Figure 1. Bagawk Bawk Side of the Moon. I have yet to post this drawing from early May (5/11/2023) because this summer has been more slip-n-slide accelerometer than planned and patterned desk-sits.

Today, like most days in the past week, the Wonder Hollow Six has wandered farther than before from their run and coop. As early in the day as the pin holding the run door gets lifted, without so much as a good-bye flap or side glance, they’re zip…gone. Door busters. And that leaves us, their lookouts and keepers, a tad nervous. We’re committed to their free-ranging. They do seem genuinely contented by the openness of their peck-what-you-will days. But they also seem genuinely naive in that they haven’t had many bona fide predator encounters. Only that one set of raccoon mud prints on the side of their Eglu cube, and when that happened the chances were good they corning and gritting deep in the dreamscape.
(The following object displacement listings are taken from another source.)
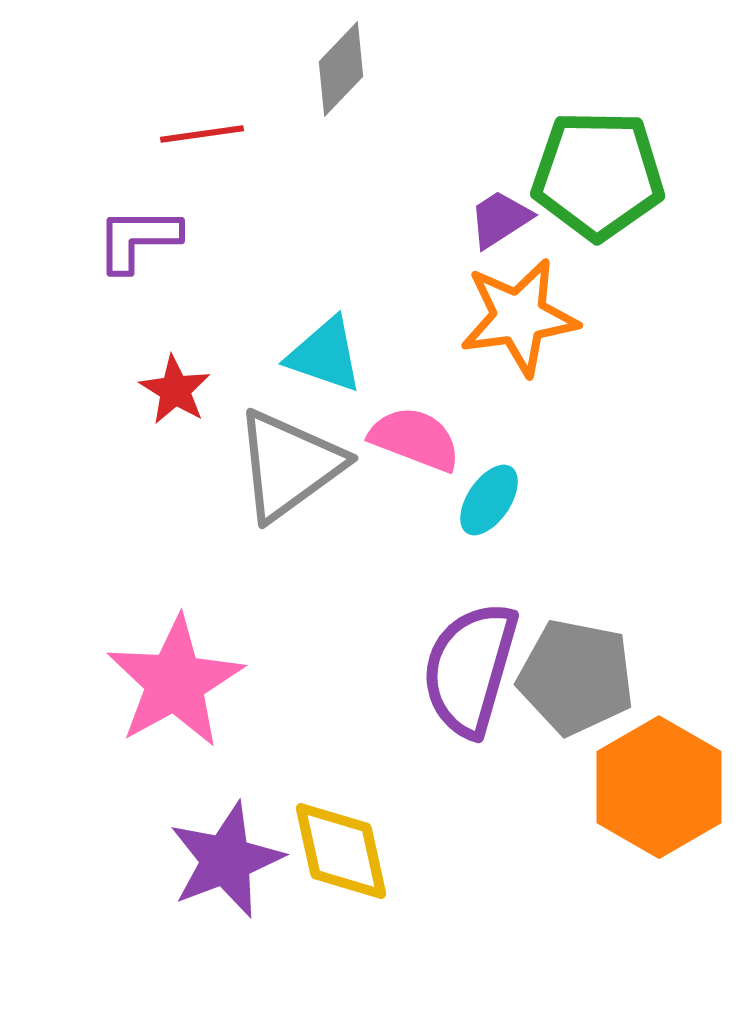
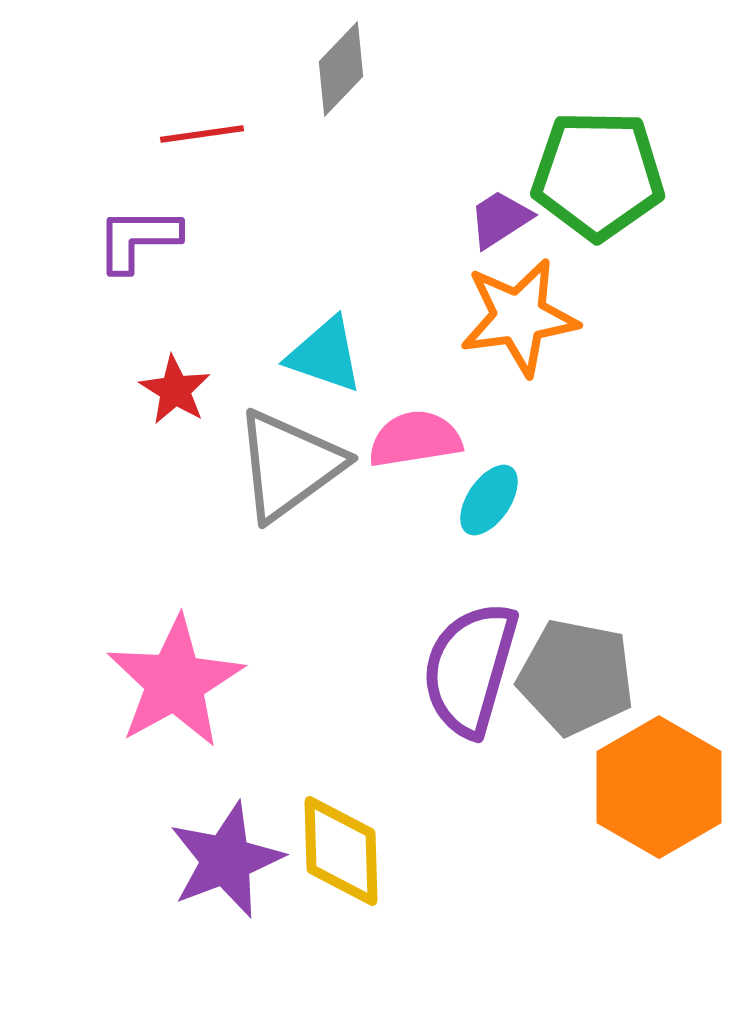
pink semicircle: rotated 30 degrees counterclockwise
yellow diamond: rotated 11 degrees clockwise
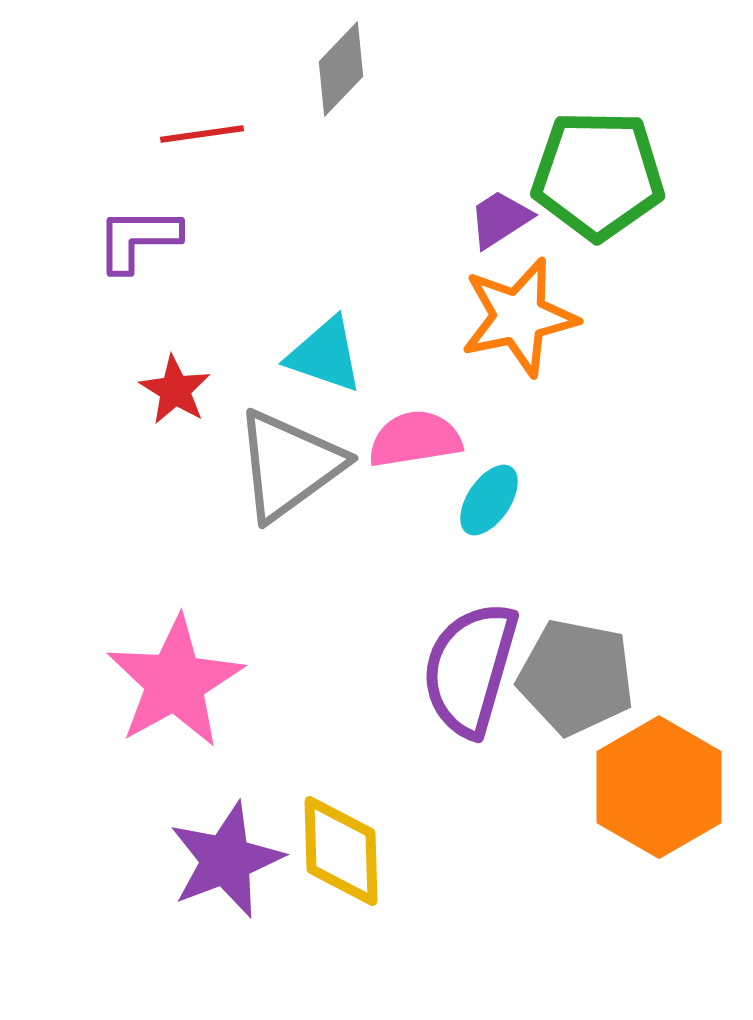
orange star: rotated 4 degrees counterclockwise
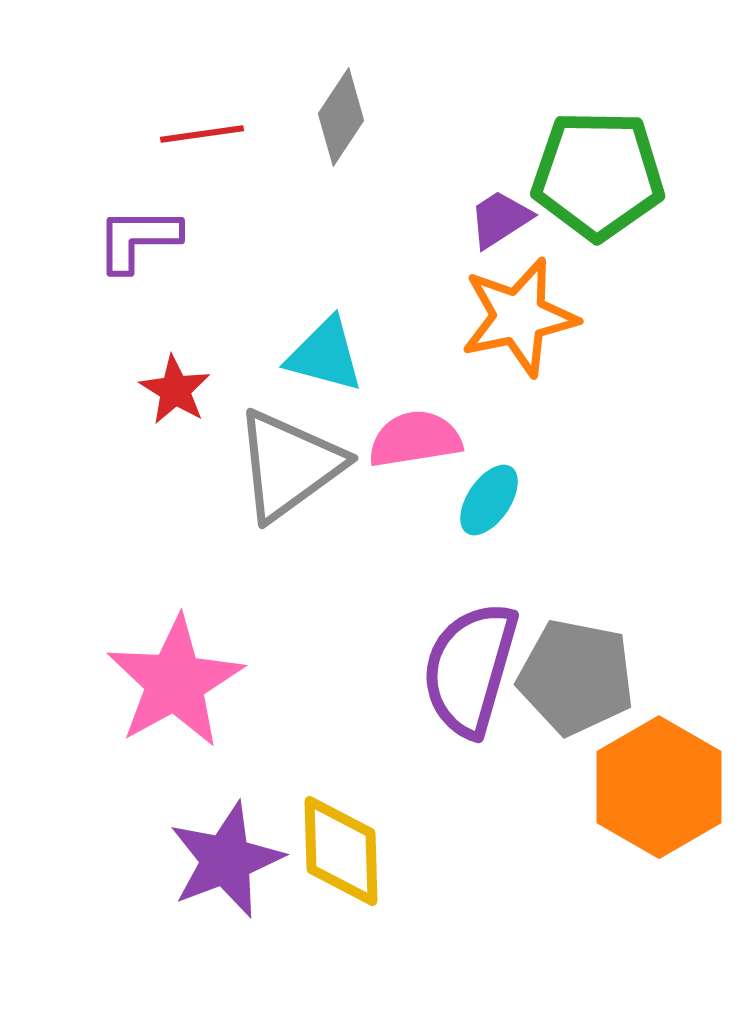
gray diamond: moved 48 px down; rotated 10 degrees counterclockwise
cyan triangle: rotated 4 degrees counterclockwise
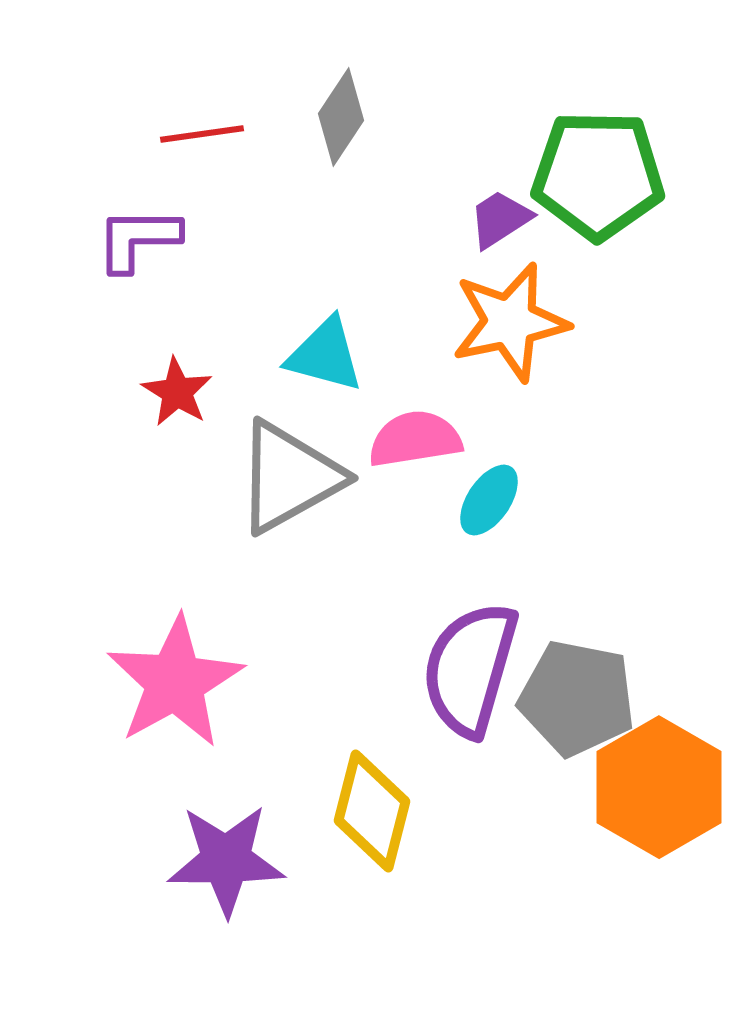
orange star: moved 9 px left, 5 px down
red star: moved 2 px right, 2 px down
gray triangle: moved 12 px down; rotated 7 degrees clockwise
gray pentagon: moved 1 px right, 21 px down
yellow diamond: moved 31 px right, 40 px up; rotated 16 degrees clockwise
purple star: rotated 21 degrees clockwise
They’ve taken to the woods, undoubtedly because it is, for chickens, a cool and shaded carnival with lots of scratchable leafy detritus covering the ground, edged with poison ivy and wine berries, which they’re said to enjoy, and a carpet of soft-bodied wormy assorteds to feast upon. In the woods, no boredom; only food and fun.

We do check on them periodically. Yes, they’re still there, kicking leaves and razing foliage, a hop beyond Moon House and the forsythia stand, in the pines, in the pines, where the sun don’t ever shine. Mid-afternoon, back from a “dump run” to the Montgomery County Waste Site on Pilot Road, I found the six were unexpectedly sunning themselves on the moon house stairs, Bitumen and Lightfoot with their wings extended, doing beached seal imitations, eyes slowly closing before napjerks called them back, and again. Looking closer at them, their crops were distended, more overstuffed than I’d seen before, kind of like when Yoki (who was a puggle) busted into his 40 lb dog food bag and ate so much he nearly split his trousers around, when was that?, 2008.

Our hope is that they are alert in the woods, that they are learning, that whatever they are eating in the woods is more good for them than bad for them. By respecting their free-ranging and by therefore courting the risks associated with being a young, flightless bird in the woods where there are hawks nesting nearby, where a possum and groundhog possibly share a subterranean burrow network, where predators occasionally lurk, I know freshly that feeling of groundlessness and the limits of control. The six have each other in a super-organismic way, and so it’s true, too, that their being more than alone gives these conditions a halo of friendliness, like it’ll be okay, come what will.